- Task statement
In the listing below, count every line that contains "save". Give nothing but the number.

- Dataset content
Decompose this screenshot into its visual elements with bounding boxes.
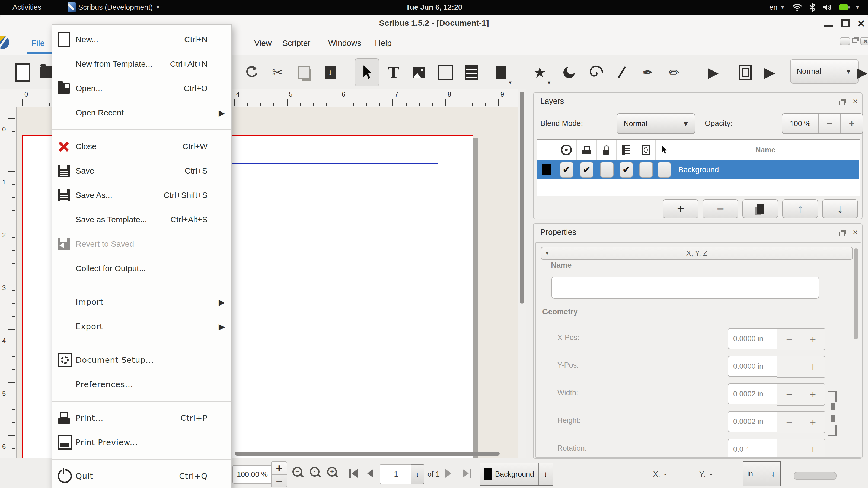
zoom-level-field[interactable]: 100.00 % — [232, 465, 275, 484]
layer-color-cell[interactable] — [537, 161, 556, 178]
close-button[interactable]: × — [855, 14, 868, 32]
chevron-down-icon[interactable]: ▼ — [855, 5, 860, 10]
remove-layer-button[interactable]: − — [703, 199, 738, 218]
menu-view[interactable]: View — [254, 32, 272, 54]
opacity-increase-button[interactable]: + — [840, 114, 863, 133]
raise-layer-button[interactable]: ↑ — [782, 199, 818, 218]
mdi-close-button[interactable]: × — [860, 37, 868, 45]
checked-checkbox[interactable]: ✔ — [560, 162, 574, 177]
mdi-restore-button[interactable] — [850, 37, 859, 44]
decrease-button[interactable]: − — [777, 328, 802, 350]
decrease-button[interactable]: − — [777, 438, 802, 458]
vertical-scrollbar-thumb[interactable] — [520, 92, 524, 304]
close-panel-icon[interactable]: × — [853, 227, 858, 237]
geometry-field-y-pos[interactable]: 0.0000 in — [728, 356, 782, 377]
layers-table[interactable]: Name✔✔✔Background — [537, 139, 860, 196]
item-name-input[interactable] — [552, 276, 819, 299]
checked-checkbox[interactable]: ✔ — [580, 162, 593, 177]
menu-item-preferences[interactable]: Preferences... — [52, 372, 231, 397]
zoom-100-button[interactable]: · — [310, 467, 322, 479]
blend-mode-dropdown[interactable]: Normal ▼ — [617, 113, 695, 134]
menu-item-new-from-template[interactable]: New from Template...Ctrl+Alt+N — [52, 52, 231, 76]
mdi-minimize-button[interactable] — [840, 37, 850, 45]
unchecked-checkbox[interactable] — [600, 162, 614, 177]
chevron-down-icon[interactable]: ↓ — [766, 462, 780, 486]
insert-bezier-tool[interactable]: ✒ — [636, 55, 660, 90]
menu-item-save[interactable]: SaveCtrl+S — [52, 159, 231, 183]
geometry-field-x-pos[interactable]: 0.0000 in — [728, 328, 782, 349]
menu-item-open[interactable]: Open...Ctrl+O — [52, 76, 231, 101]
decrease-button[interactable]: − — [777, 411, 802, 433]
insert-image-frame-tool[interactable] — [407, 55, 431, 90]
next-page-button[interactable] — [445, 469, 452, 478]
properties-scrollbar-thumb[interactable] — [854, 248, 858, 339]
increase-button[interactable]: + — [801, 438, 826, 458]
menu-item-export[interactable]: Export▶ — [52, 314, 231, 338]
section-xyz-header[interactable]: ▾ X, Y, Z — [541, 247, 853, 260]
rotate-item-tool[interactable]: ▶ — [701, 55, 725, 90]
menu-item-save-as[interactable]: Save As...Ctrl+Shift+S — [52, 183, 231, 207]
vertical-scrollbar[interactable] — [518, 90, 527, 458]
float-panel-icon[interactable] — [839, 229, 847, 236]
unchecked-checkbox[interactable] — [657, 162, 671, 177]
ruler-origin-box[interactable] — [0, 90, 17, 107]
current-layer-dropdown[interactable]: Background ↓ — [479, 462, 553, 486]
edit-contents-tool[interactable] — [733, 55, 757, 90]
page-number-dropdown-button[interactable]: ↓ — [411, 464, 424, 484]
insert-shape-tool[interactable]: ▾ — [489, 55, 513, 90]
redo-button[interactable] — [240, 55, 264, 90]
geometry-field-rotation[interactable]: 0.0 ° — [728, 438, 782, 458]
menu-item-document-setup[interactable]: Document Setup... — [52, 348, 231, 372]
insert-render-frame-tool[interactable] — [433, 55, 458, 90]
geometry-field-width[interactable]: 0.0002 in — [728, 383, 782, 404]
insert-text-frame-tool[interactable]: T — [381, 55, 406, 90]
link-width-height-icon[interactable] — [828, 391, 837, 402]
checked-checkbox[interactable]: ✔ — [620, 162, 633, 177]
maximize-button[interactable] — [839, 14, 852, 32]
menu-item-collect-for-output[interactable]: Collect for Output... — [52, 256, 231, 281]
horizontal-scrollbar-thumb[interactable] — [235, 452, 500, 456]
menu-item-new[interactable]: New...Ctrl+N — [52, 27, 231, 52]
page-number-field[interactable]: 1 — [380, 464, 412, 484]
minimize-button[interactable] — [822, 14, 835, 32]
copy-button[interactable] — [292, 55, 316, 90]
cut-button[interactable]: ✂ — [265, 55, 290, 90]
insert-line-tool[interactable] — [610, 55, 634, 90]
clock[interactable]: Tue Jun 6, 12:20 — [406, 3, 462, 12]
zoom-tool[interactable]: ▶ — [757, 55, 782, 90]
menu-item-print-preview[interactable]: Print Preview... — [52, 430, 231, 455]
layer-check-cell-text-flow-icon[interactable]: ✔ — [617, 161, 636, 178]
app-menu-button[interactable]: Scribus (Development) ▼ — [67, 2, 160, 12]
lower-layer-button[interactable]: ↓ — [822, 199, 858, 218]
geometry-field-height[interactable]: 0.0002 in — [728, 411, 782, 432]
select-item-tool[interactable] — [355, 55, 379, 90]
menu-item-quit[interactable]: QuitCtrl+Q — [52, 464, 231, 488]
menu-item-import[interactable]: Import▶ — [52, 290, 231, 314]
activities-button[interactable]: Activities — [12, 3, 41, 12]
insert-freehand-tool[interactable]: ✏ — [662, 55, 686, 90]
paste-button[interactable]: ↓ — [318, 55, 343, 90]
menu-item-open-recent[interactable]: Open Recent▶ — [52, 101, 231, 125]
menu-item-print[interactable]: Print...Ctrl+P — [52, 406, 231, 430]
toolbar-overflow-button[interactable]: ▶ — [850, 55, 868, 90]
decrease-button[interactable]: − — [777, 356, 802, 378]
opacity-value[interactable]: 100 % — [782, 114, 818, 133]
menu-item-close[interactable]: CloseCtrl+W — [52, 134, 231, 159]
menu-help[interactable]: Help — [375, 32, 392, 54]
duplicate-layer-button[interactable] — [742, 199, 778, 218]
increase-button[interactable]: + — [801, 411, 826, 433]
unchecked-checkbox[interactable] — [639, 162, 653, 177]
menu-scripter[interactable]: Scripter — [282, 32, 310, 54]
first-page-button[interactable] — [351, 469, 358, 478]
last-page-button[interactable] — [463, 469, 469, 478]
increase-button[interactable]: + — [801, 383, 826, 405]
zoom-out-button[interactable]: − — [292, 467, 304, 479]
new-document-button[interactable] — [10, 55, 35, 90]
zoom-in-button[interactable]: + — [327, 467, 339, 479]
layer-check-cell-print-icon[interactable]: ✔ — [577, 161, 597, 178]
opacity-decrease-button[interactable]: − — [818, 114, 840, 133]
menu-windows[interactable]: Windows — [328, 32, 361, 54]
float-panel-icon[interactable] — [839, 98, 847, 105]
layer-name[interactable]: Background — [678, 161, 719, 178]
insert-table-tool[interactable] — [460, 55, 484, 90]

- Finished task
2